Jtdcftul

We've got a fleet of Nginx servers on Amazon EC2 where we occasionally need to update the configuration files to implement new settings.

Currently we have the configurations in a custom AMI and if we need to update we have to rebuild the AMI and then EC2 instances. We've got some helper scripts, but it's still quite an effort to do that. Is there is some better way?

There are a number of concepts that you can leverage.

The key to success is automation

First option is to keep doing what you're doing now, i.e. rebuild the EC2s with every configuration change. Just in a fully automated way.

As you're now doing configuration updates through AMIs you take this one step further and create a pipeline that, upon a configuration file change in some repository, will:

1. Automatically build a new AMI - one of the most popular tools to do that is Packer
   


2. Automatically rebuild your Nginx fleet - you should already have all the Nginx servers in an Auto-Scaling Group with an Application Load Balancer in front. If you don't you should as it will make the update as simple as updating the ASG Launch Configuration and waiting for the instances to get re-built from the new AMI.

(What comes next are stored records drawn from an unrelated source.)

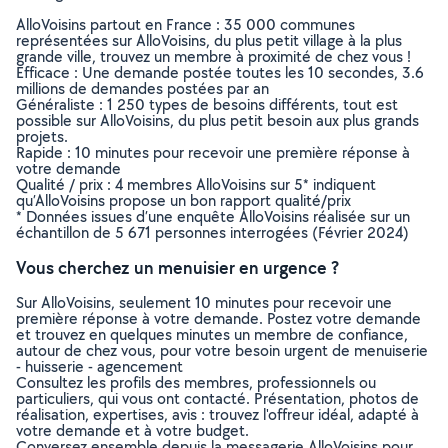
AlloVoisins partout en France : 35 000 communes
représentées sur AlloVoisins, du plus petit village à la plus
grande ville, trouvez un membre à proximité de chez vous !
Efficace : Une demande postée toutes les 10 secondes, 3.6
millions de demandes postées par an
Généraliste : 1 250 types de besoins différents, tout est
possible sur AlloVoisins, du plus petit besoin aux plus grands
projets.
Rapide : 10 minutes pour recevoir une première réponse à
votre demande
Qualité / prix : 4 membres AlloVoisins sur 5* indiquent
qu’AlloVoisins propose un bon rapport qualité/prix
* Données issues d’une enquête AlloVoisins réalisée sur un
échantillon de 5 671 personnes interrogées (Février 2024)
Vous cherchez un menuisier en urgence ?
Sur AlloVoisins, seulement 10 minutes pour recevoir une
première réponse à votre demande. Postez votre demande
et trouvez en quelques minutes un membre de confiance,
autour de chez vous, pour votre besoin urgent de menuiserie
- huisserie - agencement
Consultez les profils des membres, professionnels ou
particuliers, qui vous ont contacté. Présentation, photos de
réalisation, expertises, avis : trouvez l'offreur idéal, adapté à
votre demande et à votre budget.
Conversez ensemble depuis la messagerie AlloVoisins pour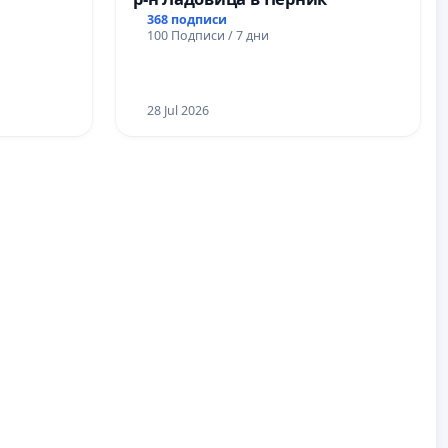
368 подписи
100 Подписи / 7 дни
28 Jul 2026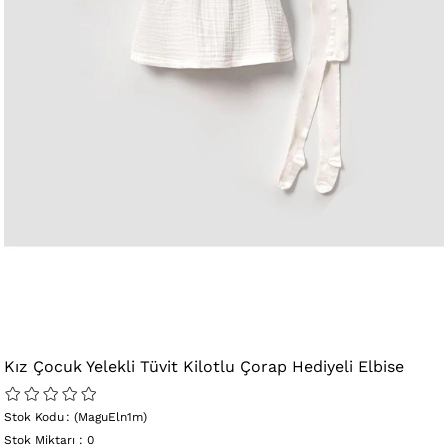
Kız Çocuk Yelekli Tüvit Kilotlu Çorap Hediyeli Elbise
Stok Kodu
(MaguEln1m)
Stok Miktarı
:
0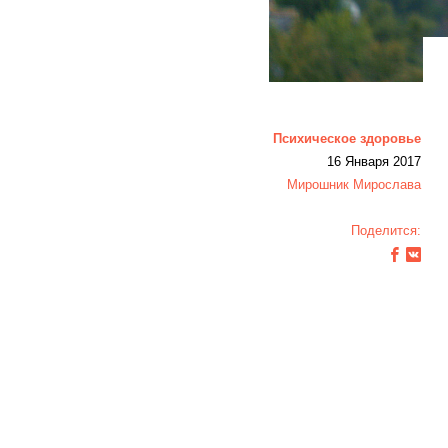
Психическое здоровье
16 Января 2017
Мирошник Мирослава
Поделится: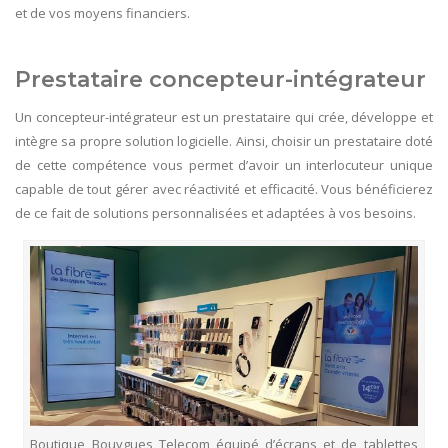
et de vos moyens financiers.
Prestataire concepteur-intégrateur
Un concepteur-intégrateur est un prestataire qui crée, développe et
intègre sa propre solution logicielle. Ainsi, choisir un prestataire doté
de cette compétence vous permet d’avoir un interlocuteur unique
capable de tout gérer avec réactivité et efficacité. Vous bénéficierez
de ce fait de solutions personnalisées et adaptées à vos besoins.
Boutique Bouygues Telecom équipé d’écrans et de tablettes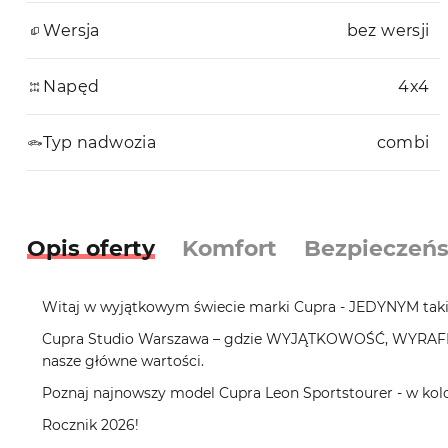
Wersja
bez wersji
Napęd
4x4
Typ nadwozia
combi
Opis oferty
Komfort
Bezpieczeń
Witaj w wyjątkowym świecie marki Cupra - JEDYNYM taki
Cupra Studio Warszawa – gdzie WYJĄTKOWOŚĆ, WYRA
nasze główne wartości.
Poznaj najnowszy model Cupra Leon Sportstourer - w kolo
Rocznik 2026!
_ _ _ _ _ _ _ _ _ _ _ _ _ _ _ _ _ _ _ _ _ _ _ _ _ _ _ _ _ _ _ _ _ _ _ _ _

Second option is to keep the instances in place and only deploy the configuration files, without rebuilding them. Generally you can treat configuration files as code and deploy your configuration changes the same way you would deploy code releases. AWS has many tools to help with that.

• 
  AWS Elastic Beanstalk that uses Chef internally and you can script your Nginx updates this way.


• 
  AWS Code Deploy which is a fully scriptable deployment tool that integrates well with other parts of the AWS Code Suite:
  
  
  
  
  • 
    Code Commit where you can keep your Nginx configuration files in Git.
  
  
  • 
    Code Pipeline that can automatically trigger the deployment whenever a configuration file is updated in Code Commit.
  
  
  
  


• 
  Ansible or Puppet which are popular non-AWS tools that can help you keep all the servers configured the same way.

Once you're comfortable with automating these Nginx configuration updates you may want to extend the automation to the rest of your infrastructure.

There is a great whitepaper Overview of Deployment Options on AWS that will give you a nice overview.

I hope that helps :)

Store your configurations on EFS, and mount EFS in the location Nginx configurations are expected. Alternately put them on Amazon S3 and run a sync occasionally, or use s3fs (beware s3fs may not be good enough for production use).

When you need change your configuration, increase your autoscaling group desired size to double what you need to trigger new instances with the new configuration, and then back down to what you need which will remove the old instances. Alternately just do a rolling reboot of the servers.

Another option is to just push the new configurations to your server using a basic automation tool, like AWS code deploy.

The fully automated options above are technically better and cleaner, but if you rarely change configurations and want an easy solution this could help.

AWS Run Command
https://docs.aws.amazon.com/systems-manager/latest/userguide/execute-remote-commands.html

Or you could use Opsworks
https://aws.amazon.com/opsworks/

Rebuilding the AMIs or creating a fully fledged deployment pipelines like the others suggest just for a config file change seems like an overkill. You should use Ansible to push out changes and to keep all your nodes in sync. There are many Ansible modules that can help you automate the common tasks.